Nine out of 10 households are in extreme poverty, facing hyperinflation that spirals the cost of all ready hard to afford food, electricity, and health services. Naturally, there is competition between a struggling Lebanese population and those who come in from the outside, competing for limited jobs and resources.
The makeshift refugee camps are as far as the eye can see
The world community has tried to figure out a solution that is often thwarted by violence, sectarian divisions, and corruption.
Pulling out threads of a frayed garment, these refugees escaped to a country that is ill-equipped to provide relief. I saw it with my own two eyes and what I saw was not good.
There’s a palpable tension in the air as you walk through the neighborhoods and all you must do is look around and see the different races and ethnic backgrounds of the people realizing that there are a variety of economics and situations.
NGOs from around the world have come here of every sort to try to help and to give relief. But it’s so complicated here that no one quite knows what to do. And it’s very difficult to take a side because unlike many other situations, there’s a good and bad left and right of black and white but not here. This is far more complicated. I’ve dealt with several ministries within the country. Watching how they interact and respond to the emergency.
This often involves education because many refugees are not eligible to attend state schools. Or if they do go to state schools, it’s a substandard education. And they’re not trusted by the locals since their system has been swamped straining every resource.
Many of them are measuring the hole the country finds itself in and to keep others from digging deeper. Everyone is clawing at the sides of the hole they are in, trying to get out. But they are only making it broader and deeper with no apparent way out.
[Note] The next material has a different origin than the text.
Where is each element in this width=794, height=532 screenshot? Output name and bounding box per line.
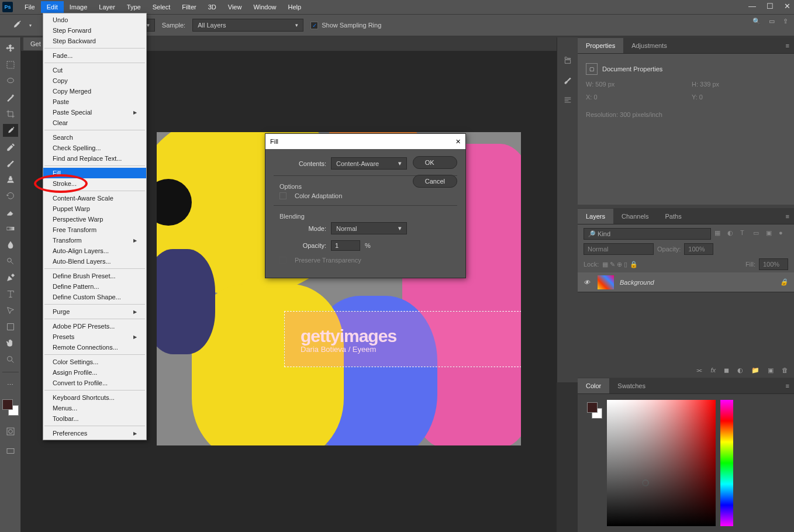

These NGOs and ministries can’t fix the economics. They can’t solve the border crisis. They don’t know how to sort out the refugee issue, but what they do know is to give holistic love to people.
Lebanon’s recent history is fraught with division and discord. And today the country sits at a crossroads of existence. It’s one of the most complicated places I’ve ever experienced.
I only spent a limited time in Lebanon, so these words I write don’t come from any deep well of experience or knowledge. But even those who have spent a lifetime here don’t understand what’s happening. It’s a mess with no clear path out.